A mais recente edição da Egoísta é dedicada ao tema "Democracia".
Este esboço ilustra a procura da solução formal/funcional para a capa.
A ideia por detrás deste
layout é a de que a capa funciona como uma urna de voto na qual está previamente semi-inserido um boletim dobrado em 4.
No rodapé da capa encontra-se um excerto de um poema de Sophia de Mello Breyner: "vemos , ouvimos e lemos... não podemos ficar indiferentes".
A relação do conceito de "Democracia" com o boletim dobrado em 4 e articulado com a ranhura da capa, é, acredito, evidente e decifrável para a esmagadora maioria de potenciais leitores existentes no mundo actual.
Ao retirar e desdobrar o boletim da capa, o leitor apercebe-se de que este é diferente do esperado boletim de voto convencional... No interior, ao invés de se encontrar um alinhamento de opções elegíveis, o leitor depara-se com uma mensagem de conteúdo iconográfico dividida em 3 tempos de leitura. Cada um desses tempos de leitura, faz alusão a uma fase diferente do processo de produção de um voto. Na primeira página do interior da edição (folha de rosto), esse conjunto de icons é relacionado, de forma desenvolvida com o excerto do poema de Sophia, presente na capa.
Se a relação existente entre o jogo formal proposto pelo design da capa e o conceito de "Democracia" é por demais evidente, já a evidência da relação entre o conteúdo simbólico e textual presente no interior do boletim e na folha de rosto, e o conceito de democracia, parece repetidamente negada e refutada pela realidade eleitoral do mundo democrático dos dias de hoje.
Dos sistemas sócio-políticos que a humanidade desenvolveu até hoje, e ainda hoje conhece, a democracia é sem dúvida o que melhor reflecte o ideal da importância da individualidade na constituição do todo.
Há algo de profundamente espiritual nesta ideia.

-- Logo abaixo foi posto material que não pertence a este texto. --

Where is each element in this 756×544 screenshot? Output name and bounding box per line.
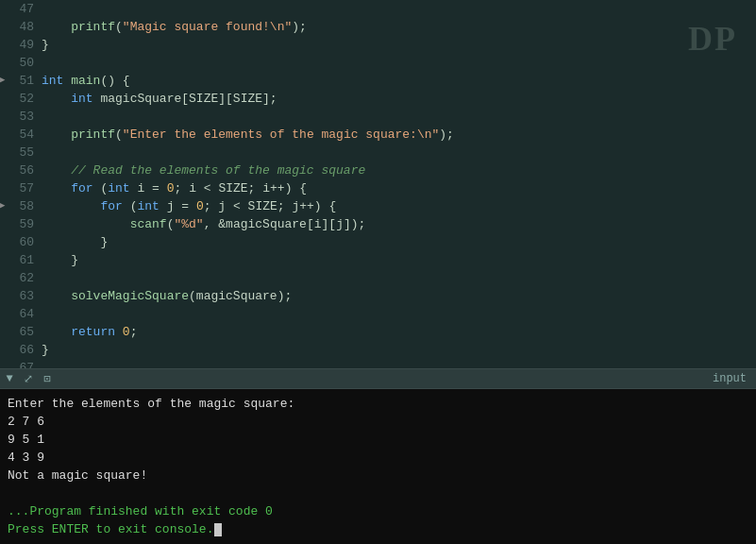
line-content: int magicSquare[SIZE][SIZE];: [42, 90, 277, 108]
console-line-5: Not a magic square!: [8, 467, 748, 484]
line-content: for (int i = 0; i < SIZE; i++) {: [42, 179, 307, 197]
code-line-51: 51 int main() {: [0, 72, 756, 90]
line-content: }: [42, 233, 108, 251]
line-content: printf("Magic square found!\n");: [42, 18, 307, 36]
code-line-48: 48 printf("Magic square found!\n");: [0, 18, 756, 36]
line-number: 55: [0, 144, 42, 162]
line-number: 62: [0, 269, 42, 287]
line-number: 57: [0, 179, 42, 197]
console-line-2: 2 7 6: [8, 413, 748, 431]
line-number: 58: [0, 197, 42, 215]
code-line-67: 67: [0, 359, 756, 368]
code-line-49: 49 }: [0, 36, 756, 54]
line-number: 66: [0, 341, 42, 359]
code-line-53: 53: [0, 108, 756, 126]
expand-icon[interactable]: ⤢: [19, 368, 38, 389]
line-content: }: [42, 251, 78, 269]
code-line-64: 64: [0, 305, 756, 323]
line-number: 51: [0, 72, 42, 90]
code-line-60: 60 }: [0, 233, 756, 251]
line-number: 49: [0, 36, 42, 54]
code-line-52: 52 int magicSquare[SIZE][SIZE];: [0, 90, 756, 108]
line-content: scanf("%d", &magicSquare[i][j]);: [42, 215, 365, 233]
code-line-59: 59 scanf("%d", &magicSquare[i][j]);: [0, 215, 756, 233]
line-number: 48: [0, 18, 42, 36]
bar-label: input: [713, 372, 747, 385]
console-line-7: ...Program finished with exit code 0: [8, 502, 748, 520]
code-line-54: 54 printf("Enter the elements of the mag…: [0, 126, 756, 144]
line-content: }: [42, 341, 49, 359]
line-number: 59: [0, 215, 42, 233]
console-line-6: [8, 484, 748, 502]
line-number: 53: [0, 108, 42, 126]
line-number: 63: [0, 287, 42, 305]
line-number: 47: [0, 0, 42, 18]
settings-icon[interactable]: ⊡: [38, 368, 57, 389]
line-number: 61: [0, 251, 42, 269]
line-number: 54: [0, 126, 42, 144]
console-line-8: Press ENTER to exit console.: [8, 520, 748, 538]
code-line-61: 61 }: [0, 251, 756, 269]
console-area: Enter the elements of the magic square: …: [0, 389, 756, 544]
code-line-57: 57 for (int i = 0; i < SIZE; i++) {: [0, 179, 756, 197]
code-lines: 47 48 printf("Magic square found!\n"); 4…: [0, 0, 756, 368]
code-line-55: 55: [0, 144, 756, 162]
code-line-66: 66 }: [0, 341, 756, 359]
collapse-icon[interactable]: ▼: [0, 368, 19, 389]
code-editor: DP 47 48 printf("Magic square found!\n")…: [0, 0, 756, 368]
line-content: return 0;: [42, 323, 137, 341]
console-line-3: 9 5 1: [8, 431, 748, 449]
code-line-56: 56 // Read the elements of the magic squ…: [0, 162, 756, 179]
line-number: 64: [0, 305, 42, 323]
line-number: 67: [0, 359, 42, 368]
console-line-4: 4 3 9: [8, 449, 748, 467]
code-line-62: 62: [0, 269, 756, 287]
code-line-63: 63 solveMagicSquare(magicSquare);: [0, 287, 756, 305]
toolbar-bar: ▼ ⤢ ⊡ input: [0, 368, 756, 389]
line-number: 65: [0, 323, 42, 341]
line-content: // Read the elements of the magic square: [42, 162, 365, 179]
line-content: for (int j = 0; j < SIZE; j++) {: [42, 197, 336, 215]
text-cursor: [214, 523, 222, 536]
line-content: solveMagicSquare(magicSquare);: [42, 287, 292, 305]
line-content: printf("Enter the elements of the magic …: [42, 126, 454, 144]
line-number: 50: [0, 54, 42, 72]
console-line-1: Enter the elements of the magic square:: [8, 395, 748, 413]
code-line-65: 65 return 0;: [0, 323, 756, 341]
line-number: 56: [0, 162, 42, 179]
code-line-50: 50: [0, 54, 756, 72]
line-content: }: [42, 36, 49, 54]
code-line-47: 47: [0, 0, 756, 18]
code-line-58: 58 for (int j = 0; j < SIZE; j++) {: [0, 197, 756, 215]
line-content: int main() {: [42, 72, 130, 90]
line-number: 52: [0, 90, 42, 108]
line-number: 60: [0, 233, 42, 251]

Se conceitos como, por exemplo, o sistema monárquico, que se afigura como uma modalidade governativa nascida dos tempos de barbárie e de violência física desmesurada, estão vigorosamente implantados no passado, e são gradualmente diluídos no avanço da história, já a inspiração democrática sopra às sociedades humanas como um conceito do futuro, totalmente idealista, e sem âncora firmada na dura vivência do quotidiano das nações que a foram abraçando.
Em breve, na nossa história, se provará se os homens estavam à altura de tão iluminada evolução civilizacional.
Vivemos uma época decisiva para a humanidade, e a Democracia enquanto sistema gerador de decisões com potencial para condicionar o destino de uma fatia considerável, e indirectamente, da totalidade da humanidade, bem como do próprio planeta, será posta à prova com enorme rigor e intransigência.
Neste teste não haverá margem para erro.
O efectivo"funcionamento" das democracias é indissociável de algumas premissas, cuja realidade do dia-a-dia da actualidade, prova reiteradamente não estarem a ser cumpridas. A mais grave ruptura observável nesse pequeno conjunto de pré-requisitos dá-se ao nível do desligamento entre o cidadão votante e a absorção e consequente digestão da matéria prima para produção de um voto de qualidade (sustentado por um discurso racional elaborado e coerente) – a informação.
Uma democracia composta por votos sem qualidade, será ainda formalmente uma democracia, mas, permeável a influências e manipulações que condicionam o rumo resultante das suas decisões.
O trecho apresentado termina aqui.